Le Tribunal fédéral n'entre en matière sur les moyens fondés sur la violation de droits fondamentaux, dont l'interdiction de l'arbitraire, que s'ils ont été invoqués et motivés de manière précise (art. 106 al. 2 LTF); les critiques de nature appellatoire sont irrecevables (ATF 150 IV 360 consid. 3.2.1; 150 I 50 consid. 3.2.7 et 3.3.1; 148 IV 409 consid. 2.2; 148 IV 356 consid. 2.1).

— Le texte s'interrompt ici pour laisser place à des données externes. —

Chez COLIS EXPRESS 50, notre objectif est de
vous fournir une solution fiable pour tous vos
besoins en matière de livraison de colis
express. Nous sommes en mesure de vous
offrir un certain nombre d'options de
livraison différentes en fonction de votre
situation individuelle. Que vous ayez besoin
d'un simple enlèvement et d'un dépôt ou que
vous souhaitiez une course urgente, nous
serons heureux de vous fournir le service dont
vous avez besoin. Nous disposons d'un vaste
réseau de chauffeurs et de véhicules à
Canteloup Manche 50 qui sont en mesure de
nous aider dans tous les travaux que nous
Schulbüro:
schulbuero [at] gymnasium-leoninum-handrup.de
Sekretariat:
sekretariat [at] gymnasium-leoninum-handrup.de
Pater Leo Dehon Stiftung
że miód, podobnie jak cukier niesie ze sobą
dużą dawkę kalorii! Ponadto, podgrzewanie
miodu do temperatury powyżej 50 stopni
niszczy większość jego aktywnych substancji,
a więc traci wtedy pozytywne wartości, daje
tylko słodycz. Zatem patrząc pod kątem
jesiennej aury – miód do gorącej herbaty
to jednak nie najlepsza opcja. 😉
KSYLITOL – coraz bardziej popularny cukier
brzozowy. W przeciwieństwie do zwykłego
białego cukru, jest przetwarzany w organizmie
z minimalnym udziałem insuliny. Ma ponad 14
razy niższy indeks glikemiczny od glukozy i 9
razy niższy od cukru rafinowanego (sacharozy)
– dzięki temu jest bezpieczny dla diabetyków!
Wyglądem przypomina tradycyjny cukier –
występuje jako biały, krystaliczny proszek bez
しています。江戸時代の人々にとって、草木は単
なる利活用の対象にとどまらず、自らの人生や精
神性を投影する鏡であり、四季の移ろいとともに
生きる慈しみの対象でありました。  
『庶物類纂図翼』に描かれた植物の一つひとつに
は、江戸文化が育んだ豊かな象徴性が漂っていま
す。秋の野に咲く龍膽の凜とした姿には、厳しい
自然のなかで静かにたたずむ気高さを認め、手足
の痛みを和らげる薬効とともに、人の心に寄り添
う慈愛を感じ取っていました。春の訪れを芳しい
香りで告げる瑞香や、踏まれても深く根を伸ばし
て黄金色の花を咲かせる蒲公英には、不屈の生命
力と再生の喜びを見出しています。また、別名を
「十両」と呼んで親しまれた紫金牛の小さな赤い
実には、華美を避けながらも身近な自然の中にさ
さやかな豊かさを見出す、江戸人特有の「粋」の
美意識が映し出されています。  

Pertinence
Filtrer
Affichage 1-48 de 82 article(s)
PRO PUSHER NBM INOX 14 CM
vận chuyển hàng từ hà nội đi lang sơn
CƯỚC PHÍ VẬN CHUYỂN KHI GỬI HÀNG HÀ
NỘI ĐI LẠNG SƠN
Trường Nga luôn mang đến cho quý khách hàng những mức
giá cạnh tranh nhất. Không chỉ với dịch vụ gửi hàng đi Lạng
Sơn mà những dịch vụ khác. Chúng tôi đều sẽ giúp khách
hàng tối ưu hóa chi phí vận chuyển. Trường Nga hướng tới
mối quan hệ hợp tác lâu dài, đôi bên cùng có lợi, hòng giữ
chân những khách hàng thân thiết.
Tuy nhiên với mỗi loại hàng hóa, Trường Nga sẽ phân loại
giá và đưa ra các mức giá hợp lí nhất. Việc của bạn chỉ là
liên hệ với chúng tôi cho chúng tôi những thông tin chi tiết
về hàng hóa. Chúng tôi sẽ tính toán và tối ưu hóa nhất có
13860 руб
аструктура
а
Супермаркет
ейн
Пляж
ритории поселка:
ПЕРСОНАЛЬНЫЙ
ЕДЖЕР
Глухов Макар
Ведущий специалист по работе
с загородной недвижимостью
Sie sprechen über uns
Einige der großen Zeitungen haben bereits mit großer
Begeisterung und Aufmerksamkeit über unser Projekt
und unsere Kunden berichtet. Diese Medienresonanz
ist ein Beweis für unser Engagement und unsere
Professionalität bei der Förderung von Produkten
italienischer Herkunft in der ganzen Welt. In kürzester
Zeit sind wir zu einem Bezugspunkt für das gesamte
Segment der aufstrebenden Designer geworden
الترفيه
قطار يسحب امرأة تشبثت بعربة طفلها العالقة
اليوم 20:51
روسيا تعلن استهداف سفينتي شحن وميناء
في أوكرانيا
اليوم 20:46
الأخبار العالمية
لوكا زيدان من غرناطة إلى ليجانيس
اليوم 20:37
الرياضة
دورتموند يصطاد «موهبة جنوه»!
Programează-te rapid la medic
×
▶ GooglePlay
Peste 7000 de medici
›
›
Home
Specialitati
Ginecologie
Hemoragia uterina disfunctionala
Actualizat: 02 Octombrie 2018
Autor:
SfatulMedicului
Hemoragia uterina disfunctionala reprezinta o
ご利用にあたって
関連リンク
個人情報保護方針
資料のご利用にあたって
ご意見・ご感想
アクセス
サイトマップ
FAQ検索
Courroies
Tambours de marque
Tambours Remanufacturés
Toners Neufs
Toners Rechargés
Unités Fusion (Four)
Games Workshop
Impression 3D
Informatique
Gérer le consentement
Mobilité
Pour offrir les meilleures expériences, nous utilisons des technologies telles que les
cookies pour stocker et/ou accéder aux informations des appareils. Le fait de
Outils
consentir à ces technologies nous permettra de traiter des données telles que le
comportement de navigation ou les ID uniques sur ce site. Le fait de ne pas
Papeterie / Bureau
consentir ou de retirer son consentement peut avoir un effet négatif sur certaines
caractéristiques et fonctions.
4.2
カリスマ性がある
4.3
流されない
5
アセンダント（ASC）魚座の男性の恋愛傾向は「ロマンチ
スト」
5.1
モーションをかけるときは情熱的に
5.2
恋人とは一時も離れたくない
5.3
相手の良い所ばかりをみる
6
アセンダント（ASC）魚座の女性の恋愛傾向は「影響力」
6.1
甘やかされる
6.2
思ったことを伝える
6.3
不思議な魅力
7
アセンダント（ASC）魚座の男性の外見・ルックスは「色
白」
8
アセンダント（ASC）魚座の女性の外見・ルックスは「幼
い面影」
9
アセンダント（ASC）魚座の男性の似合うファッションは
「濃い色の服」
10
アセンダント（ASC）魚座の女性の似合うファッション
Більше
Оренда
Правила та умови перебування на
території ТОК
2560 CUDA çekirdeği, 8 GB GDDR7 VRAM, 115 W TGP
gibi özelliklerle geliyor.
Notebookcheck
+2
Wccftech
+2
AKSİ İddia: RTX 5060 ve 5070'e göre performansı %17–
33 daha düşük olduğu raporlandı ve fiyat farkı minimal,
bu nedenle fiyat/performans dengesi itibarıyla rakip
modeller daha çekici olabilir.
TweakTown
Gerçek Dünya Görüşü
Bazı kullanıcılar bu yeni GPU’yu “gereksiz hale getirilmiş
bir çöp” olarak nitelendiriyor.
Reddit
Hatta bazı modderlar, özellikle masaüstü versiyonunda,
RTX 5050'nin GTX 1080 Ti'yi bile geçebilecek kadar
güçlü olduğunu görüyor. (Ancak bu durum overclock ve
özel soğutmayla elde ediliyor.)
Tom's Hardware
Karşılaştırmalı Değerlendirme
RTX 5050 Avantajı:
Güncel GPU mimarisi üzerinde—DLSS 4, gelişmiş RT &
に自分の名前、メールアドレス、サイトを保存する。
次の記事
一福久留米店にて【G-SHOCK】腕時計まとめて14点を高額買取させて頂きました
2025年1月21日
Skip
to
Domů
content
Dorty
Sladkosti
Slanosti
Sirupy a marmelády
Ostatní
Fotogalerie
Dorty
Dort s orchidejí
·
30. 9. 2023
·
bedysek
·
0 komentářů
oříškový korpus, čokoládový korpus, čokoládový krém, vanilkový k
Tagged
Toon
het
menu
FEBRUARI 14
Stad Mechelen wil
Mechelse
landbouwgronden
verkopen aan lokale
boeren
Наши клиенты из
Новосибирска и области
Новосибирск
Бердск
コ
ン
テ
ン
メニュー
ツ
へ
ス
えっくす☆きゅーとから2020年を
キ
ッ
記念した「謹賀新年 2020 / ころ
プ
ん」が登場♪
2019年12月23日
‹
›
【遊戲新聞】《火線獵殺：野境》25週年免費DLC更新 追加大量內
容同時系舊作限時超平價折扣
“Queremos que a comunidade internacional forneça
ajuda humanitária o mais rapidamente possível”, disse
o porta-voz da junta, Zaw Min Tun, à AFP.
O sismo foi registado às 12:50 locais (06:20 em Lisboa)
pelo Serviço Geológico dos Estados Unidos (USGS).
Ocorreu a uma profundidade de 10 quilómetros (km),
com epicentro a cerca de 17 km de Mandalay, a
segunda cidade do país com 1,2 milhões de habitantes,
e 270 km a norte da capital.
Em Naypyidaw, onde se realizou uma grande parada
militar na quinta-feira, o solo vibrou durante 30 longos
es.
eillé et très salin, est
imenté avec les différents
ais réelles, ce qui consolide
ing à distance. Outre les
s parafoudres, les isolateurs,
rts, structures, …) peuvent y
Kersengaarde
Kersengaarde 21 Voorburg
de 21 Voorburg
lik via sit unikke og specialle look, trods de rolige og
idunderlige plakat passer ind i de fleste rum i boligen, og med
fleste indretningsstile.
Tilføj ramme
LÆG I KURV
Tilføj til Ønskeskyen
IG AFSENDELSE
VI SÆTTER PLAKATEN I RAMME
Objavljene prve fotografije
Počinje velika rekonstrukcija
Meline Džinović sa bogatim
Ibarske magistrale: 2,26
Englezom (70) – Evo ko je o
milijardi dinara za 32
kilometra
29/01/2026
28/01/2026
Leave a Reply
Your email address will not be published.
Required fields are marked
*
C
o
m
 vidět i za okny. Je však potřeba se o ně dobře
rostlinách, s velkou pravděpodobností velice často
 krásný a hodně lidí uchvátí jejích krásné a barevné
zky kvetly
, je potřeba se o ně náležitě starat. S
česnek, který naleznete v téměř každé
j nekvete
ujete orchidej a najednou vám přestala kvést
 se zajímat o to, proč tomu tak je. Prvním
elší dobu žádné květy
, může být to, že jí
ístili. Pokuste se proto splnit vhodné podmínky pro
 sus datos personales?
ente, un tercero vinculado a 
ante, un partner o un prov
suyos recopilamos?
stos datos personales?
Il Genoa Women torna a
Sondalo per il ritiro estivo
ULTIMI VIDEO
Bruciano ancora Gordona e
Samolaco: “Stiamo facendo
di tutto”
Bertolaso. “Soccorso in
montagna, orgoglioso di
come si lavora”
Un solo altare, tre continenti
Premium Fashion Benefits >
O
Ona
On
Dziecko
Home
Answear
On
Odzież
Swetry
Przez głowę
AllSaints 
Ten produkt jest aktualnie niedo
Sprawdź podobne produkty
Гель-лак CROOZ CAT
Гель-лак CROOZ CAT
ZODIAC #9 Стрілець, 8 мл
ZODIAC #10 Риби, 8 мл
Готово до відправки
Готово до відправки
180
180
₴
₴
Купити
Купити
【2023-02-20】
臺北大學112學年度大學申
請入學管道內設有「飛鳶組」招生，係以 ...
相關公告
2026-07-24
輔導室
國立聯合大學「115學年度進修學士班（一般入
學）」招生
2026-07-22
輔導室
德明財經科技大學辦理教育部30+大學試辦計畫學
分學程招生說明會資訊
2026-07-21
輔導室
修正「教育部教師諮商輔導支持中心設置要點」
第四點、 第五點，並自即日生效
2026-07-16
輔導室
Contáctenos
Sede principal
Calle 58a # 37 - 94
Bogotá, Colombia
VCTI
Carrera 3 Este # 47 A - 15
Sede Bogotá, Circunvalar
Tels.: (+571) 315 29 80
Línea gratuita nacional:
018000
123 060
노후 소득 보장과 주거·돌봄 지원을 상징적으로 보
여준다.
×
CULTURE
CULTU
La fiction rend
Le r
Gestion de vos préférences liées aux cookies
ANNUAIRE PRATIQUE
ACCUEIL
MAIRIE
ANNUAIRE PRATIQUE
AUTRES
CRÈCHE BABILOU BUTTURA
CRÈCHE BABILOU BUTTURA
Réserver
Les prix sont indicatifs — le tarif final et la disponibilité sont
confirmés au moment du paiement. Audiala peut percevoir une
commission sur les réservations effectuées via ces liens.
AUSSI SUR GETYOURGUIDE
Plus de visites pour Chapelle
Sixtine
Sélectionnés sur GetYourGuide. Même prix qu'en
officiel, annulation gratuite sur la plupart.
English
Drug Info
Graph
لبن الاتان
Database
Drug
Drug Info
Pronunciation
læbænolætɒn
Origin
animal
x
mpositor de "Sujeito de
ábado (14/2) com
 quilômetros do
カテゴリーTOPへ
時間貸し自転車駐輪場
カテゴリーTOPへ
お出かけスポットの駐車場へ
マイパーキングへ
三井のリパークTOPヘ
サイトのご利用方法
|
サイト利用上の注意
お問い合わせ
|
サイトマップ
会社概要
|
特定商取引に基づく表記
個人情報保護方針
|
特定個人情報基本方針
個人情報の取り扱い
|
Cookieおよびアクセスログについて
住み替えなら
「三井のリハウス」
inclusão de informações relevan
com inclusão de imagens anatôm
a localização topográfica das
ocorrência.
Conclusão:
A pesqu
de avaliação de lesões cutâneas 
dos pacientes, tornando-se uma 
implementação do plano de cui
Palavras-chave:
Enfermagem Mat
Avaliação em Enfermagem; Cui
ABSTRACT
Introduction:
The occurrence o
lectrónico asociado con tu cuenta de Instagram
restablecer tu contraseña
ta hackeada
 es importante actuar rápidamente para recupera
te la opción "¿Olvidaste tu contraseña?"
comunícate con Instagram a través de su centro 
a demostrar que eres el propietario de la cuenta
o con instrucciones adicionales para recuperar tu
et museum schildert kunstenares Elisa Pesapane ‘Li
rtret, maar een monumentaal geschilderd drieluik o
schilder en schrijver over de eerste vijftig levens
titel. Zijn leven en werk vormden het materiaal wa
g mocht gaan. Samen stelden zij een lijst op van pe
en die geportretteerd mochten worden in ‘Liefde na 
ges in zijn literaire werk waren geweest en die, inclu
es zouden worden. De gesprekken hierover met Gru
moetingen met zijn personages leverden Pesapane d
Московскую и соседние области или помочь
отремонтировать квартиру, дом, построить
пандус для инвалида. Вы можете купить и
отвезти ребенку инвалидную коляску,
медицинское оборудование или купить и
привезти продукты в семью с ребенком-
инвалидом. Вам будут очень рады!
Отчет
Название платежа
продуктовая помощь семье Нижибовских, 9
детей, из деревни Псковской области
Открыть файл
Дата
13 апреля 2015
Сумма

3.2.2. Selon l'art. 59 al. 1 let. c CPP, lorsque la récusation d'un membre d'une juridiction pénale d'appel est requise et que celui-ci s'y oppose, la compétence de trancher le litige relève de la juridiction d'appel elle-même. À ce sujet, des auteurs préconisent que les membres de celle-ci visés par la demande de récusation ne soient pas amenés à statuer sur cette dernière, solution qui permet d'éviter qu'une personne ait à apprécier ses propres actes ou déclarations (ANDREAS KELLER, in: Schulthess Kommentar StPO, 3 e éd. 2020, n° 5 ad art. 59 CPP; JEAN-MARC VERNIORY, in: Commentaire romand CPP, 2 e éd. 2019, n° 2 ad art. 59 CPP). Cela étant, la jurisprudence admet qu'un tribunal dont la récusation est demandée en bloc peut déclarer lui-même la requête irrecevable lorsque celle-ci est abusive ou manifestement mal fondée, alors même que cette décision incomberait, selon la loi de procédure applicable, à une autre autorité (ATF 129 III 445 consid. 4.2.2; 105 Ib 301 consid. 1c; arrêts 6B_131/2023 du 22 mars 2023 consid. 2; 1B_440/2020 du 1er octobre 2020 consid. 3; 1B_440/2017 du 8 mars 2018 consid. 3.1). Cette jurisprudence trouve d'ailleurs itérativement application à la procédure de recours devant le Tribunal fédéral (cf. par exemple: arrêts 6F_5/2025 du 17 avril 2025 consid. 2; 7F_4/2025 du 20 mars 2025 consid. 2; 7B_1452/2024 du 17 février 2025 consid. 1).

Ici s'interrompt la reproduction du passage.